Professor Slee, currently deputy vice-chancellor of the University of Huddersfield, will succeed Susan Price when she retires at the end of August.
He has been at Huddersfield for five years and during that time, in 2013, the institution won the University of the Year title at the Times Higher Education Awards.
A historian by training, Professor Slee has held senior management posts at Northumbria, Durham and Aston universities, and has also served as head of education policy at the Confederation of British Industry.
David Lowen, chair of the board of governors at Leeds Beckett, said Professor Slee had “a wealth of experience in the sector and an in-depth knowledge of the local and regional environment within which our university operates”.

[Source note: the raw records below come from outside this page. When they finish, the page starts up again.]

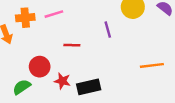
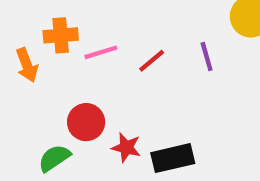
pink line: (54, 14) -> (101, 52), moved
red line: (72, 45) -> (152, 61), moved, turned -42

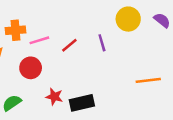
red circle: (86, 122) -> (31, 68), moved

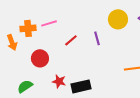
pink line: (39, 40) -> (49, 23), moved

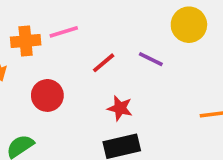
purple line: (97, 38) -> (151, 59), turned -48
red star: (59, 81) -> (120, 108), moved

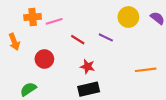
orange cross: (26, 41) -> (33, 17), moved
red line: (104, 63) -> (78, 40), turned 72

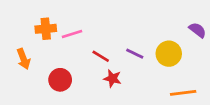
yellow circle: (128, 17) -> (169, 54), moved
red star: (87, 67) -> (112, 78), moved

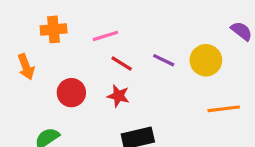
pink line: (72, 34) -> (105, 36), moved
red star: (112, 78) -> (118, 96), moved

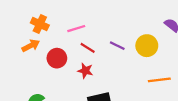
orange cross: (54, 29) -> (40, 24), turned 30
orange arrow: (26, 67) -> (31, 46), moved, turned -96
red circle: (71, 93) -> (57, 58), moved

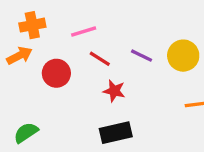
orange cross: (40, 24) -> (32, 25), turned -36
red star: (85, 71) -> (114, 91), moved

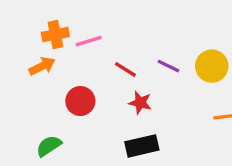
pink line: (84, 31) -> (89, 41), moved
red circle: (56, 73) -> (80, 101), moved

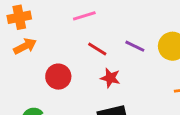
orange cross: (55, 35) -> (19, 17), moved
pink line: (89, 41) -> (84, 16), moved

“He also has an excellent track record of senior leadership across similar institutions notable for achieving success and transformational change; his leadership and vision will be critical in developing our next strategic plan,” Mr Lowen said.
Professor Slee said it was “an honour and a privilege” to be appointed Leeds Beckett’s vice-chancellor.
“The university is now very well placed to take advantage of the new opportunities the city of Leeds will gain from greater regional decentralisation,” he said. “I am proud to be joining a university which makes such a powerful and positive contribution to the social, economic and cultural wellbeing of the communities it serves, and through its commitment to world class learning transforms the lives of lives of so many people.”
With Professor Slee as its deputy vice-chancellor, Huddersfield created the 3M Buckley Innovation Centre to foster business partnerships, quadrupled its international income, and in 2012 became the first university where 100 per cent of academic staff had achieved fellowship of the Higher Education Academy.
Leeds Beckett has undergone similarly dramatic change, moving under Professor Price from financial deficit to multi-million pound surplus and changing its name from Leeds Metropolitan University.